Fadi erhielt aus seiner Partie nach seiner Befreiung aus einer etwas eingeengten Struktur plötzlich einen Mehrbauern und anschließend sogar eine ganze Figur. Sein Gegner verteidigte sich noch sehr lange verbissen konnte jedoch ein schönes Mattbild nicht abwenden.

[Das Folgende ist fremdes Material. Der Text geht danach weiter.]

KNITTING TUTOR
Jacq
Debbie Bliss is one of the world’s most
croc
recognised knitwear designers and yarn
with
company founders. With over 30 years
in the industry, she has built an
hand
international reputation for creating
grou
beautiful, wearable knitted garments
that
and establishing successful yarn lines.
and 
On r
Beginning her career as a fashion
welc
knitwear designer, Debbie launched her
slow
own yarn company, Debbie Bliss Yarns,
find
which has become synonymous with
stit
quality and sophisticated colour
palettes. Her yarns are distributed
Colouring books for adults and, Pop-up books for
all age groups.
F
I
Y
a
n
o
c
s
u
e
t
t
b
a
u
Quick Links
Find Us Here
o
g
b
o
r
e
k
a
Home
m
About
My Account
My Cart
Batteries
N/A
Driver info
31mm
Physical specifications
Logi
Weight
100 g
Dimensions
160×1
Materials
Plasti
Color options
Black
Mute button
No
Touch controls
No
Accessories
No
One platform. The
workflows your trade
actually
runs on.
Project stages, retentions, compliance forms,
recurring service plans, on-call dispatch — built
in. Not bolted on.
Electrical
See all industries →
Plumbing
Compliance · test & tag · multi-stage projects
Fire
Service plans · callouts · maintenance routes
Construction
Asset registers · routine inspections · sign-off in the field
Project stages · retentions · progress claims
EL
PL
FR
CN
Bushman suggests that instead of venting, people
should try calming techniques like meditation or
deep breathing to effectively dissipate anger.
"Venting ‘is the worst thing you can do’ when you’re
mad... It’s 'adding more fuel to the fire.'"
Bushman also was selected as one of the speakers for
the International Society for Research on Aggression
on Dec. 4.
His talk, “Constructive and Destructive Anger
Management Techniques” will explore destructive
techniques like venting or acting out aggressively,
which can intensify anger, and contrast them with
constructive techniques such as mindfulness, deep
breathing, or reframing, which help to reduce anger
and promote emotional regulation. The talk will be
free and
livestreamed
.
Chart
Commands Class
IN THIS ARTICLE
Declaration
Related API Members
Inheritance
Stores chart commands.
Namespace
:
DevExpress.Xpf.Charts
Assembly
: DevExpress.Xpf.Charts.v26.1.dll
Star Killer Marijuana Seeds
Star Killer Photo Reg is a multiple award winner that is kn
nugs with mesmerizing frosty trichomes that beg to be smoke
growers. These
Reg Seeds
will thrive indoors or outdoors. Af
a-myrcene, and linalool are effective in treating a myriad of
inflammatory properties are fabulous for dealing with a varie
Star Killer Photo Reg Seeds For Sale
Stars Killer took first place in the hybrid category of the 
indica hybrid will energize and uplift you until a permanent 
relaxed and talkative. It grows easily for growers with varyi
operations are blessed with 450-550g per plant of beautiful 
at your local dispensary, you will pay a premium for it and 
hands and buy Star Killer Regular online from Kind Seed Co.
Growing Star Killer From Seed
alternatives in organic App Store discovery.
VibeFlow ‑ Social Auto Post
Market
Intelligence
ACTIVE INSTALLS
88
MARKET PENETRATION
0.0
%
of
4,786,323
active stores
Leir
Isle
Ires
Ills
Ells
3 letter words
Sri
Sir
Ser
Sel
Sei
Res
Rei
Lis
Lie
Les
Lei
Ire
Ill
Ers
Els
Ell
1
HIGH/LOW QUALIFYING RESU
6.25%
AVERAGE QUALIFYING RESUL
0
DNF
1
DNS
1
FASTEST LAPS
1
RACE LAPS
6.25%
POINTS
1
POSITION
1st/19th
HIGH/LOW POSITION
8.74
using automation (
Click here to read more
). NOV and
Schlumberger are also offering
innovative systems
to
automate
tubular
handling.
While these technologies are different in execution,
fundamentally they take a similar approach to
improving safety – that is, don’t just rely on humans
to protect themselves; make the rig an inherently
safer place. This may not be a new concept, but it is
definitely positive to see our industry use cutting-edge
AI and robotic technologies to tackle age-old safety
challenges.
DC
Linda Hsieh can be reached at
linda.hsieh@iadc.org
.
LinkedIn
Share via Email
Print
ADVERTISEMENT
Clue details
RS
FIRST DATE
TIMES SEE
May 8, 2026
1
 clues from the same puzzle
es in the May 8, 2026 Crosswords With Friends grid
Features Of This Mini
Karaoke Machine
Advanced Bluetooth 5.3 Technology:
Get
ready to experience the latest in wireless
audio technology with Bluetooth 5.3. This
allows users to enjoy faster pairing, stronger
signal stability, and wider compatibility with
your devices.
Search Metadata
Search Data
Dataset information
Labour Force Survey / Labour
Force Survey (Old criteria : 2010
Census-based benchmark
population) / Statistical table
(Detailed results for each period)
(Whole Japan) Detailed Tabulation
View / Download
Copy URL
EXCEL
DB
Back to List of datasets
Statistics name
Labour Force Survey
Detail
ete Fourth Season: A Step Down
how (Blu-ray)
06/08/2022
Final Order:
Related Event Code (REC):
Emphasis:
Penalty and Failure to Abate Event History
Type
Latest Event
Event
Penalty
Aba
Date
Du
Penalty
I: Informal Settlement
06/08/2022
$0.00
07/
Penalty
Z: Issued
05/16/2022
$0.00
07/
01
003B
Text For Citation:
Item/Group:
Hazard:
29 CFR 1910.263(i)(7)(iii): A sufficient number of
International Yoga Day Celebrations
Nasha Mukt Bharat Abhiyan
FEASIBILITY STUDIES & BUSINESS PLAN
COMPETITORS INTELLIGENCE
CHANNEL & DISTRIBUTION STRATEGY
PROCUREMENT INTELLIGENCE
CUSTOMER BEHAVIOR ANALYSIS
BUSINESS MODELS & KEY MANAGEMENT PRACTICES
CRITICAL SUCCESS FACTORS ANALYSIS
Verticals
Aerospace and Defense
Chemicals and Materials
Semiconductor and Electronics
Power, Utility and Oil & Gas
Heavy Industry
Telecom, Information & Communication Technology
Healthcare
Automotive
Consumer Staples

Christian gelang es durch eine sehr anspruchsvolle Taktik einen Qualitätsgewinn zu organisieren um schließlich ein gewonnenes Endspiel zu erhalten. In der konkreten Abwicklung gelang es ihm in Zeitnot nicht eine solide Verteidigung für den Gegenangriff zu finden.

Sören gelang es mit einem interessanten Opfer die gegnerische Stellung zu öffnen, allerdings konterte sein Gegner mit einem Gegenopfer um zahlreiche Komplikationen herbeiführen. Nun ging es allerdings erst richtig los! In dieser Partie konnte Sören durch zahlreiche taktische Finessen schließlich den Sieg einfahren.

Sandra konnte eine gedrückte Stellung nur durch Qualitätsopfer am Leben halten, allerdings war etwas unklar worin die Perspektive für Sandra bestand und sie suchte ihre Rettung im Angriff. Etwa halb 2 konnte ihr Gegner schließlich einen Weg finden, die Stellung zu gewinnen.

Insgesamt war der Saisonauftakt mit einem Mannschaftspunkt mehr als erwartet und 4 Brettpunkten sehr erfolgreich, allerdings muss man sich noch etwas an den neuen Zeitmodus gewöhnen.